Su voz… una melodía. Una antigua canción de cuna. No entendía las palabras, pero su alma captaba la intención.

Aidan…

Frunció el ceño en lo profundo de sí.

¿Quién es esta mujer?

Pero no podía dejar de mirarla.

—«Lo sé, lo sé… Soy hermosa. Pero no es motivo para quedarte viendo así a tu mamá, mi amor.»

Rió suavemente.

Y entonces… todo se detuvo.

Mamá.

La palabra explotó en su cabeza como un toque fúnebre. Un estremecimiento. Una emoción que jamás había sentido en carne propia.

Una madre.

Nunca conoció a las suyas. Ni padre. Sólo una abuela dulce y cansada que lo amó con todo su corazón. Pero esto… lo que sentía ahora, lo que ella emanaba… era otra cosa. Más profundo. Más antiguo.

Esto era amor materno.

Y lo sacudió por dentro.

Su nombre era Léoda Sano. Y no era una mujer cualquiera. Era sublime. Radiante. Imponente. Un equilibrio entre la gracia y la fuerza. Miraba a su hijo con un amor inmenso, visceral. Su mirada atravesaba el alma.

Apoyó una mano suave sobre la frente del recién nacido.

Y se quedó rígida.

Algo bloqueaba. Intentó una lectura mental. Nada. Insistió. Una vez más. Nada.

Un muro. Un cerrojo. Una mente sellada.

Léoda entrecerró los ojos, desconcertada.

—«¿Qué… es esto?» murmuró.

Era imposible. Ningún recién nacido podía cerrar así su mente. Y sin embargo… este bebé, su hijo, tenía el espíritu blindado. Intocable.

Retrocedió un poco, el ceño fruncido, la garganta apretada por una intuición que no se atrevía a nombrar. Algo —o alguien— protegía a ese niño.

—«Bueno… esto sí que no me lo esperaba…» susurró.

Lo estrechó contra su pecho, con más fuerza.
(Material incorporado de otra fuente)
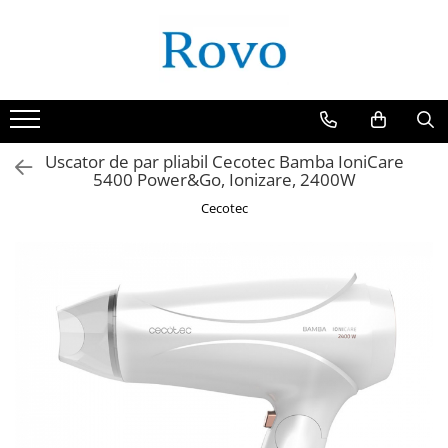
Uscator de par pliabil Cecotec Bamba IoniCare
5400 Power&Go, Ionizare, 2400W
Cecotec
El tiempo fluía lento, como si cada segundo cargara con el peso de un siglo. Y un sentimiento extraño, pesado, profundo, se coló en la conciencia de Aidan.

La nostalgia.

No entendía de dónde venía, pero lo carcomía por dentro. Una punzada muda. Un vacío que crecía.
¿Era el miedo a quedar atrapado para siempre en ese cuerpo de niño? ¿El terror de no volver jamás al mundo que había conocido?
¿O era… otra cosa?

Ima.

Su nombre cruzó su mente como un escalofrío. Ima, esa mujer luminosa, divertida, viva, más fuerte de lo que ella misma creía. Su piel morena clara, sus ojos oscuros llenos de chispa, su pelo enredado, indomable como ella… Un huracán suave que había trastocado su vida.
Y ahora, estaba lejos. Inalcanzable.